Chinese investors are likely to see more investment opportunities in the U.S. infrastructure industry, but they should also be cautious about potential investigations, said senior lawyers from leading international law firm Mayer Brown JSM.
Domestic enterprises have increasingly extended their presence in the U.S. market in recent years through investments and mergers and acquisitions (M&As).
In January, Chinese entertainment conglomerate Dalian Wanda Group paid .5 billion for a controlling stake in Hollywood film producer Legendary Entertainment.
Home appliance maker Qingdao Haier Co in June signed the closing documents for its acquisition of General Electric Co's appliance unit.
Chinese companies favored investment in such sectors in the U.S. as high technology, medical care, real estate, advanced manufacturing, insurance and energy, Paul W. Theiss, chairman of Mayer Brown, said at a media briefing on Thursday.
From a long-term perspective, the U.S. infrastructure industry will show more investment opportunities, Theiss said, noting that many infrastructure projects in European countries and regions are private, such as airport, port and road projects. But in the U.S., plenty of infrastructure projects are constructed and operated by governments.
As infrastructure projects are also seeing a trend of privatization in the U.S., many investment partners are needed during the process and this is a good opportunity for Chinese investors, he noted.

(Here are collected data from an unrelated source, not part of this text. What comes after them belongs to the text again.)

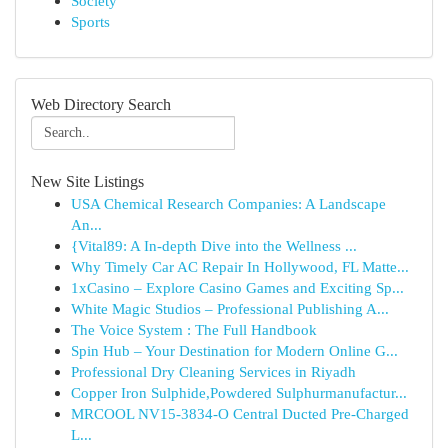
Society
Sports
Web Directory Search
New Site Listings
USA Chemical Research Companies: A Landscape
An...
{Vital89: A In-depth Dive into the Wellness ...
Why Timely Car AC Repair In Hollywood, FL Matte...
1xCasino – Explore Casino Games and Exciting Sp...
White Magic Studios – Professional Publishing A...
The Voice System : The Full Handbook
Spin Hub – Your Destination for Modern Online G...
Professional Dry Cleaning Services in Riyadh
Copper Iron Sulphide,Powdered Sulphurmanufactur...
MRCOOL NV15-3834-O Central Ducted Pre-Charged
L...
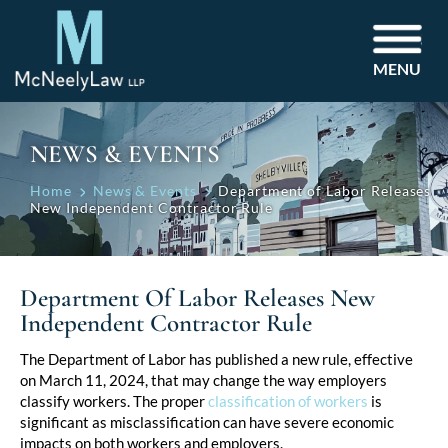
MENU
NEWS & EVENTS
Home
News & Events
Department of Labor Releases
New Independent Contractor Rule
Department Of Labor Releases New
Independent Contractor Rule
Post
The Department of Labor has published a new rule, effective
on March 11, 2024, that may change the way employers
navigation
classify workers. The proper
classification of workers
is
significant as misclassification can have severe economic
impacts on both workers and employers.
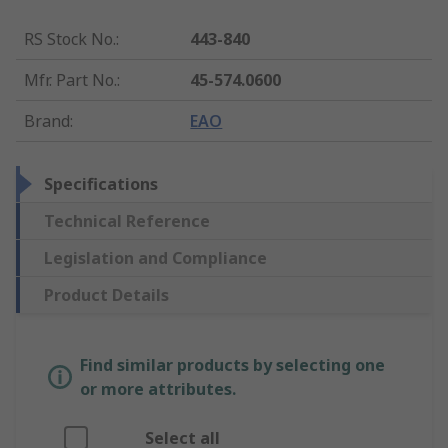
RS Stock No.
:
443-840
Mfr. Part No.
:
45-574.0600
Brand
:
EAO
Specifications
Technical Reference
Legislation and Compliance
Product Details
Find similar products by selecting one
or more attributes.
Select all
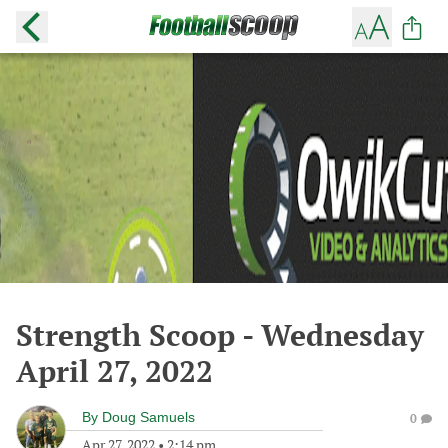
Strength Scoop - Wednesday
April 27, 2022
By
Doug Samuels
0
Apr 27, 2022
•
2:14 pm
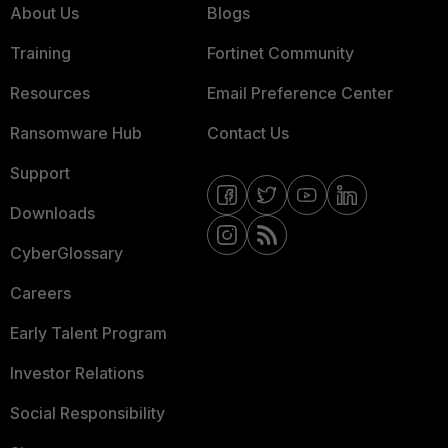
About Us
Blogs
Training
Fortinet Community
Resources
Email Preference Center
Ransomware Hub
Contact Us
Support
Downloads
CyberGlossary
Careers
Early Talent Program
Investor Relations
Social Responsibility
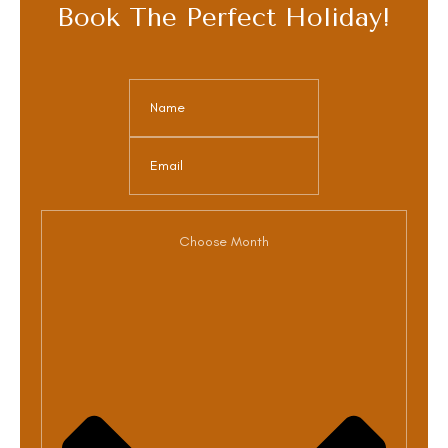
Book The Perfect Holiday!
Choose Month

"The termination of one project was not caused by political issues, and it indicated that the U.S. is in large need of investment in its infrastructure sector and that Chinese firms could directly participate in these projects," said Paul de Bernier, partner of Mayer Brown.
Bernier said that Chinese investors should also focus on environmental protection when seeking business growth in the U.S. market as the issue captures lots of attention from the federal government as well as state governments and communities.
The U.S. welcomes and holds an open attitude toward commercial investment from China, Theiss said, noting that although there are some cases that have been rejected by the U.S. governments or that did not pass an official review, "we should not neglect that many other cases are successful and run smoothly."
"The U.S. government's position on [being open to investment] will not change," said John J. Sullivan, partner of Mayer Brown.